What is required
Please reproduce all of the data exactly as it appears, but skip the pictures.

Extracted entries
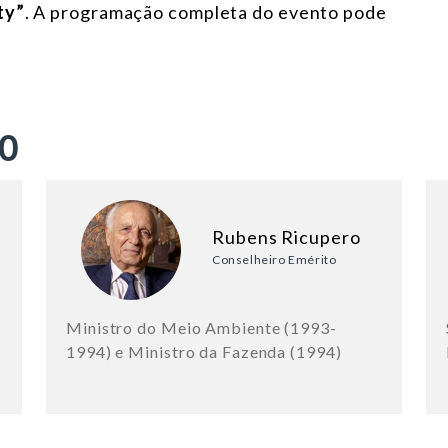
ty”
. A programação completa do evento pode
ÃO
Rubens Ricupero
Conselheiro Emérito
Ministro do Meio Ambiente (1993-
1994) e Ministro da Fazenda (1994)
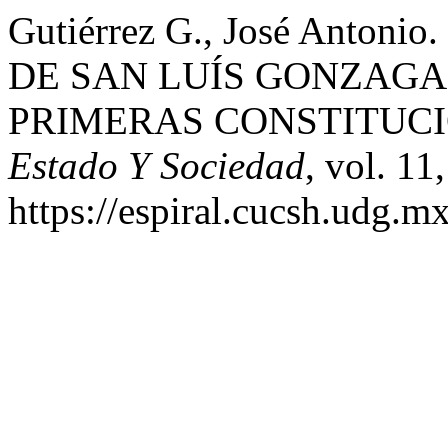
Gutiérrez G., José Anto
DE SAN LUÍS GONZAGA
PRIMERAS CONSTITUC
Estado Y Sociedad
, vol. 11
https://espiral.cucsh.udg.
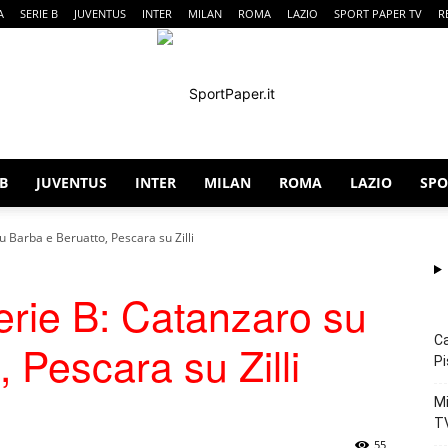
A
SERIE B
JUVENTUS
INTER
MILAN
ROMA
LAZIO
SPORT PAPER TV
R
 B
JUVENTUS
INTER
MILAN
ROMA
LAZIO
SPO
SportPaper
 Barba e Beruatto, Pescara su Zilli
rie B: Catanzaro su
Ca
 Pescara su Zilli
Pi
Mi
T
55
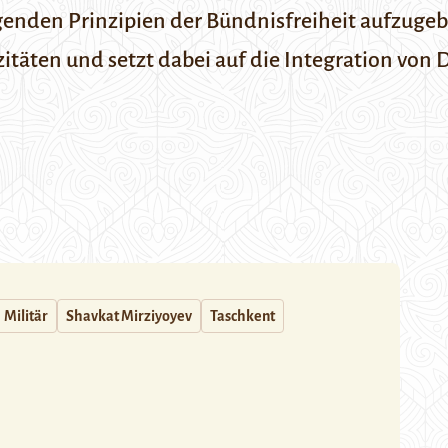
genden Prinzipien der Bündnisfreiheit aufzugeb
itäten und setzt dabei auf die Integration von
Militär
Shavkat Mirziyoyev
Taschkent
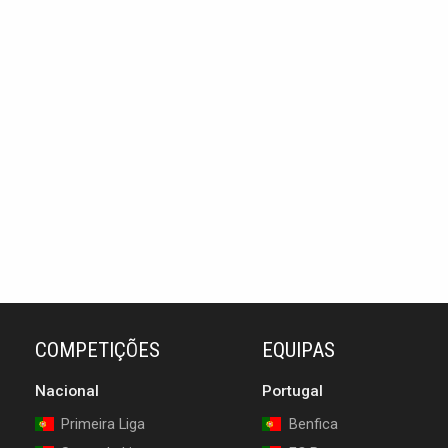
COMPETIÇÕES
EQUIPAS
Nacional
Portugal
Primeira Liga
Benfica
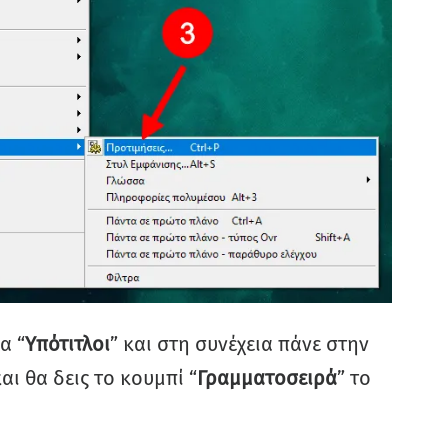
α “
Υπότιτλοι
” και στη συνέχεια πάνε στην
αι θα δεις το κουμπί “
Γραμματοσειρά
” το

Written solution
ty”
. A programação completa do evento pode
ÃO
Rubens Ricupero
Conselheiro Emérito
Ministro do Meio Ambiente (1993-
1994) e Ministro da Fazenda (1994)
Gutiérrez G., José Anto
DE SAN LUÍS GONZAGA
PRIMERAS CONSTITUC
Estado Y Sociedad
, vol. 11
https://espiral.cucsh.udg.
A
SERIE B
JUVENTUS
INTER
MILAN
ROMA
LAZIO
SPORT PAPER TV
R
 B
JUVENTUS
INTER
MILAN
ROMA
LAZIO
SPO
SportPaper
 Barba e Beruatto, Pescara su Zilli
rie B: Catanzaro su
Ca
 Pescara su Zilli
Pi
Mi
T
55
genden Prinzipien der Bündnisfreiheit aufzugeb
itäten und setzt dabei auf die Integration von
Militär
Shavkat Mirziyoyev
Taschkent
COMPETIÇÕES
EQUIPAS
Nacional
Portugal
Primeira Liga
Benfica
α “
Υπότιτλοι
” και στη συνέχεια πάνε στην
αι θα δεις το κουμπί “
Γραμματοσειρά
” το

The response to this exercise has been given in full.